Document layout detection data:
┄┄┄┄┄┄
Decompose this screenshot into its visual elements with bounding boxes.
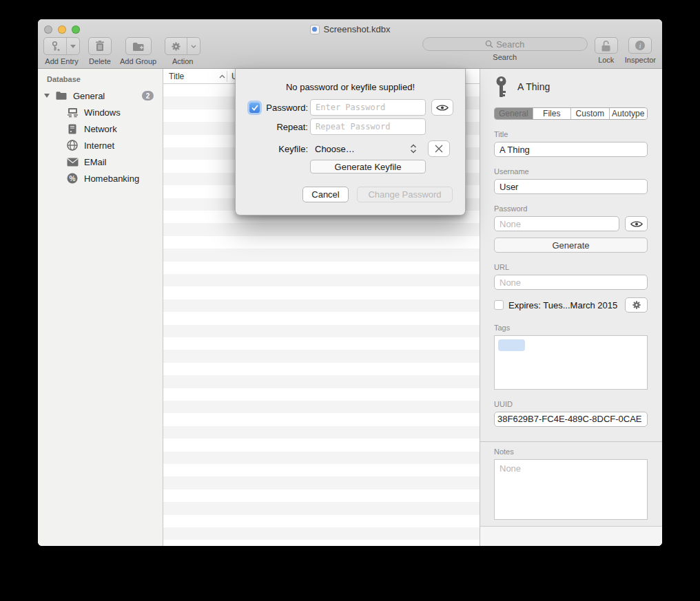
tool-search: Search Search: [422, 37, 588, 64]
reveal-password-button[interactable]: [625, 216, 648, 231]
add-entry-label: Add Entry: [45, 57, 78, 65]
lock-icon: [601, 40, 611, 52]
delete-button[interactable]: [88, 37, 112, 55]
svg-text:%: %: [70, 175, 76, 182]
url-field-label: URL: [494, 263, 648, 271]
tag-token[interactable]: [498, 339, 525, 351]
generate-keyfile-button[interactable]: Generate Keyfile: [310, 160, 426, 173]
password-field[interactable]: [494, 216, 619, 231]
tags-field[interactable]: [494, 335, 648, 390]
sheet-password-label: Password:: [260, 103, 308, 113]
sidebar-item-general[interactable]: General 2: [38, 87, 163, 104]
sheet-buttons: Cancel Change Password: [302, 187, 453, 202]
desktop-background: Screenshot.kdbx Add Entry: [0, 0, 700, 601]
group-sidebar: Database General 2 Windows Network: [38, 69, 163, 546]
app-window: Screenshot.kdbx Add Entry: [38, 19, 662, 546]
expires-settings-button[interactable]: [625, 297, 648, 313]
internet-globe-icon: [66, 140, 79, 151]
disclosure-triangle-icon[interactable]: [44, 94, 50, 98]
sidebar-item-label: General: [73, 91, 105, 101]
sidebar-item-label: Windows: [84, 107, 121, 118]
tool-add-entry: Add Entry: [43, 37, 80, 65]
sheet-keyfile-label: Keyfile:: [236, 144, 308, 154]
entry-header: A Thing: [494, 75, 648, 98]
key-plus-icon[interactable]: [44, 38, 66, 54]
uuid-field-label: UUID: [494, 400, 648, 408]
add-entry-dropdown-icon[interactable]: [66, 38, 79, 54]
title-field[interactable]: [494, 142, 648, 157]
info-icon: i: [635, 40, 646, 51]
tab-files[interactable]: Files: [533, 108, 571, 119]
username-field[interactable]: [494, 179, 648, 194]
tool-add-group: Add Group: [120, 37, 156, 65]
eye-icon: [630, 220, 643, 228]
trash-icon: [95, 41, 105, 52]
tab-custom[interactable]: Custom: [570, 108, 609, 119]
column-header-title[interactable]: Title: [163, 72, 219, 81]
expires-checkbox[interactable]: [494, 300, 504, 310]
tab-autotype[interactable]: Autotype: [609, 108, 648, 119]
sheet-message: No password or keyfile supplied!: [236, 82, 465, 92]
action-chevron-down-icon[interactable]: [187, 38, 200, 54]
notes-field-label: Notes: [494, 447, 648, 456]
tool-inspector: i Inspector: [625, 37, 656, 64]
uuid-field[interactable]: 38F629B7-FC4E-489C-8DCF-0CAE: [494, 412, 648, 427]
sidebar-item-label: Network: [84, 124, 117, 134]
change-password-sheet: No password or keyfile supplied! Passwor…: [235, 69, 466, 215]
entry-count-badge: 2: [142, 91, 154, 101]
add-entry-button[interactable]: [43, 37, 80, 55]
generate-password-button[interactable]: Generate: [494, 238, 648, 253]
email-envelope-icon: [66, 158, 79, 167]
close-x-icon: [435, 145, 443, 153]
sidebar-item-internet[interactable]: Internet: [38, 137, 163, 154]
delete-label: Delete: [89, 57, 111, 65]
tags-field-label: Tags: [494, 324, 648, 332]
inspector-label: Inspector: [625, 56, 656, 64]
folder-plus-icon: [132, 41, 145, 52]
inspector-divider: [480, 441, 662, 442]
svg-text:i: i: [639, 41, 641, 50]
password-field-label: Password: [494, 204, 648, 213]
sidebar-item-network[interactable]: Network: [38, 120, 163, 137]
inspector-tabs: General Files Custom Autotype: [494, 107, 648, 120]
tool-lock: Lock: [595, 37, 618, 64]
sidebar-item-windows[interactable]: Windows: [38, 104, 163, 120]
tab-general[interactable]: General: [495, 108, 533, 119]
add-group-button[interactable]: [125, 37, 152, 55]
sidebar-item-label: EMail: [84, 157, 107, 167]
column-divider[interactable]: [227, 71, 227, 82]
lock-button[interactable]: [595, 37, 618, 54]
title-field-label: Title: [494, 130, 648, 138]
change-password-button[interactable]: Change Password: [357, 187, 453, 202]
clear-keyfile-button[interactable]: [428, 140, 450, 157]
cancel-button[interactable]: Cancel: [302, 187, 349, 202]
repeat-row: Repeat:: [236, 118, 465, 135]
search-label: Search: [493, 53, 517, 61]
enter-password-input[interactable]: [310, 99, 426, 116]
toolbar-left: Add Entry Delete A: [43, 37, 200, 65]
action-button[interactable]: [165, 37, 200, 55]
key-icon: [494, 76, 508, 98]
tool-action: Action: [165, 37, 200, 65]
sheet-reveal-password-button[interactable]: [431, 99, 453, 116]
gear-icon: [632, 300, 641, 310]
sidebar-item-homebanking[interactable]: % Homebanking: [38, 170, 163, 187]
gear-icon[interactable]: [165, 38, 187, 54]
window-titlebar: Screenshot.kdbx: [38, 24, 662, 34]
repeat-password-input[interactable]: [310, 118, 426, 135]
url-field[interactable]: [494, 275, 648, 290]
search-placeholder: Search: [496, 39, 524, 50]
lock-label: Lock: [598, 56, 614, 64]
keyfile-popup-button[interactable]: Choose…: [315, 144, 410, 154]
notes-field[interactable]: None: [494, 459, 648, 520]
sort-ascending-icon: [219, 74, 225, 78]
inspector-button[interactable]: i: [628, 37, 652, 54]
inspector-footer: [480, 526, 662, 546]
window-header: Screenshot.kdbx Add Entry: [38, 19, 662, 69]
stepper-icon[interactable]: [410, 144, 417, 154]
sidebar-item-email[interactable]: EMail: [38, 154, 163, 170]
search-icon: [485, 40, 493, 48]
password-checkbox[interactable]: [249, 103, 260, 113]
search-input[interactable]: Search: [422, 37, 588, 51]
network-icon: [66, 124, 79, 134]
┄┄┄┄┄┄
● **TRY IT**: Report how many lines in the data include the word "sidebar", and give nothing but the count.

● **COMPLETED TASK**: 11